Le plus difficile dans ces cas, c'est que reprendre le pouvoir (je dirai les pouvoirs au pluriel) passe désormais par le risque qui est celui de transgresser les règles, procédures dans des environnements de plus en plus structurés où il devient de plus en plus difficile de négocier sans apparaitre rebelle, frustré ou éternel insatisfait!


Alors "manager dépossédé" qui se veut en pleine intelligence être acteur, n'a pas peur de la confrontation positive ,diront certains ,mais se sent jugé négativement de la provoquer ?


et manager passif, peut être adapté, sachant "faire avec les contraintes" diront d'autres?:


je crois que le vrai choix et le pouvoir de décider est avant là pour chacun d'entre nous en étant conscient que dans nos contextes la bonne décision est avant celle qui me fait courir des risques que je suis prêt à accepter

commentaire n° : 1 posté par : christine (site web) le: 03/02/2006 19:57:16
Le manager est dépossédé et lorsqu'il ne l'est pas, il est surchargé (au sens d'une charge supplémentaire). Une des sources de la difficulté d'une responsabilité, c'est le fait que l'on conçoit la liberté d'agir comme une indépendance au milieu des contraintes.
Or, depuis Descartes, on sait qu'un degré supérieur de la liberté, c'est de faire retour sur soi et s'abstraire de ses présupposés,  puis découvrir et connaître (renaître avec) ses contraintes et de s'en servir pour se comprendre, décrypter son environnement et créer des outils (artificiels) pour s'alléger le travail. Ce fut la science moderne. Cette méthodologie a été reprise par la phénoménologie, et il existe des pratiques très concrètes pour s'en imprégner corporellement : la sophrologie, par exemple.
Comment appliquer cela au travail du manager ? Pas de réponse a priori.

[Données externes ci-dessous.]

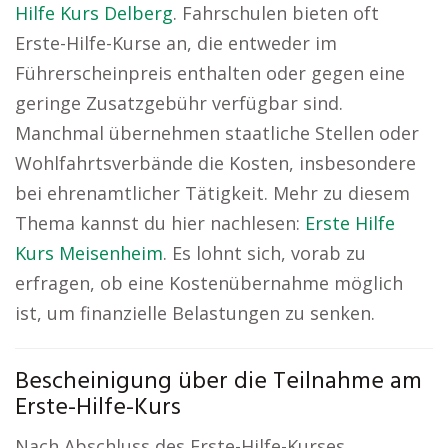
Hilfe Kurs Delberg
. Fahrschulen bieten oft
Erste-Hilfe-Kurse an, die entweder im
Führerscheinpreis enthalten oder gegen eine
geringe Zusatzgebühr verfügbar sind.
Manchmal übernehmen staatliche Stellen oder
Wohlfahrtsverbände die Kosten, insbesondere
bei ehrenamtlicher Tätigkeit. Mehr zu diesem
Thema kannst du hier nachlesen:
Erste Hilfe
Kurs Meisenheim
. Es lohnt sich, vorab zu
erfragen, ob eine Kostenübernahme möglich
ist, um finanzielle Belastungen zu senken.
Bescheinigung über die Teilnahme am
Erste-Hilfe-Kurs
Nach Abschluss des Erste-Hilfe-Kurses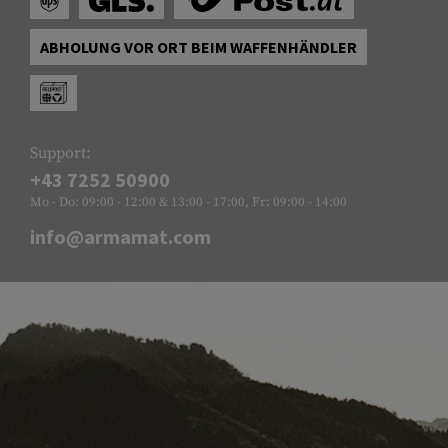
ABHOLUNG VOR ORT BEIM WAFFENHÄNDLER
Support:
+43 7252 50900
Mo - Do: 09:00 - 12:00 & 13:00 - 17:00, Fr: 09:00 - 14:00
info@armamat.com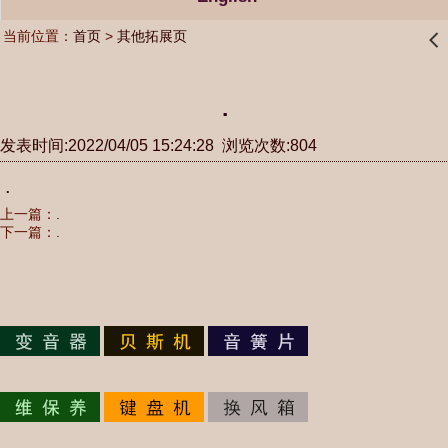
当前位置：
首页
>
其他拓展页
󰊒
.
发表时间:2022/04/05 15:24:28 浏览次数:804
.
上一篇：
.
下一篇：
.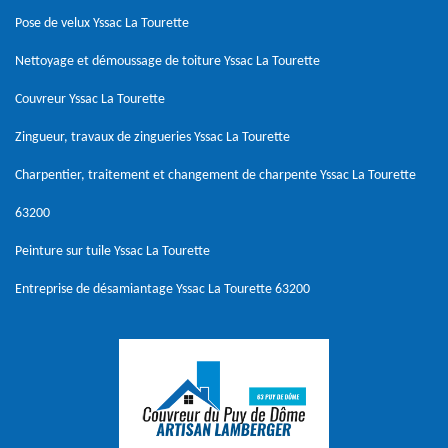
Pose de velux Yssac La Tourette
Nettoyage et démoussage de toiture Yssac La Tourette
Couvreur Yssac La Tourette
Zingueur, travaux de zingueries Yssac La Tourette
Charpentier, traitement et changement de charpente Yssac La Tourette
63200
Peinture sur tuile Yssac La Tourette
Entreprise de désamiantage Yssac La Tourette 63200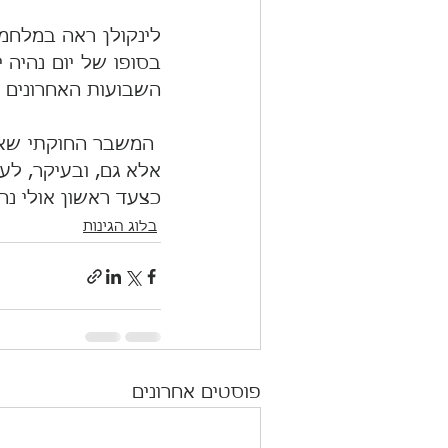
השבועות האחרונים 
אלא גם, ובעיקר, לענ
כצעד ראשון אולי נחליט לעצמנו על
בלוג הגינות
פוסטים אחרונים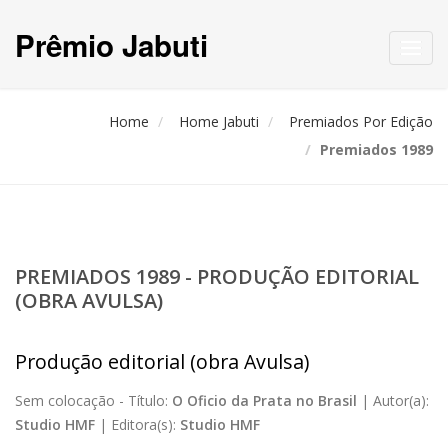
Prêmio Jabuti
Toggl
navig
Home
Home Jabuti
Premiados Por Edição
Premiados 1989
PREMIADOS 1989 - PRODUÇÃO EDITORIAL
(OBRA AVULSA)
Produção editorial (obra Avulsa)
Sem colocação -
Título:
O Oficio da Prata no Brasil
|
Autor(a):
Studio HMF
|
Editora(s):
Studio HMF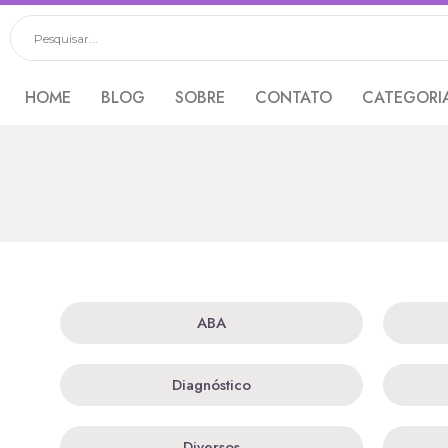
HOME
BLOG
SOBRE
CONTATO
CATEGORI
ABA
Diagnóstico
Diversos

Le paradoxe est peut-être que la dépossession peut être une chance ou une pédagogie pour redéfinir le rôle et la pratique du manager. Et si on redonnait de la place à la contemplation ?

Ah : la parole du jour (entendue par un imam musulman, hier sur France Culture). "L'optimiste est celui qui fait de la crise une opportunité (une occasion). Le pessimiste est celui qui fait de l'opportunité une crise."

Nicolas
commentaire n° : 2 posté par : Nicorazon (site web) le: 04/02/2006 11:43:03
Laurent, dans ton ancienne société, entre les achats et la Finance, on a un peu l'impression de supporter les "fonctions support" et non l'inverse....
commentaire n° : 3 posté par : Renaud le: 04/02/2006 15:15:01

ok nicorazon!


oublions le pessimiste! et même l'optimiste! parlons du réaliste pragmatique et du confiant certes mais lucide et pas aveugle, avoue quand même qu'il est en proie à de vrais doutes aujourd'hui!


il a beau s'observer et observer ce qui l'entoure, il ne trouve parfois que paradoxes entre valeurs portées par des discours et des projets et des actions ou procédures quotidiennes!


on a voulu alléger le travail du manager! très bien!rien a dire sur le principe seulement qu'il a été certainement entendu!


mais de là à le désimpliquer du recrutement de ses collaborateurs directs et lui donner la mission de réussir l'intégration en se légitimant, moi je dis que c'est de la folie! et il a beau contempler dans ce cas précis, il va observer qu'on a pas bien compris ses besoins qui n'étaient pas tous exprimables, il va observer qu'il doit assumer une prise de décsion qu'il n'a pas opéré mais qu'il va devoir gérer!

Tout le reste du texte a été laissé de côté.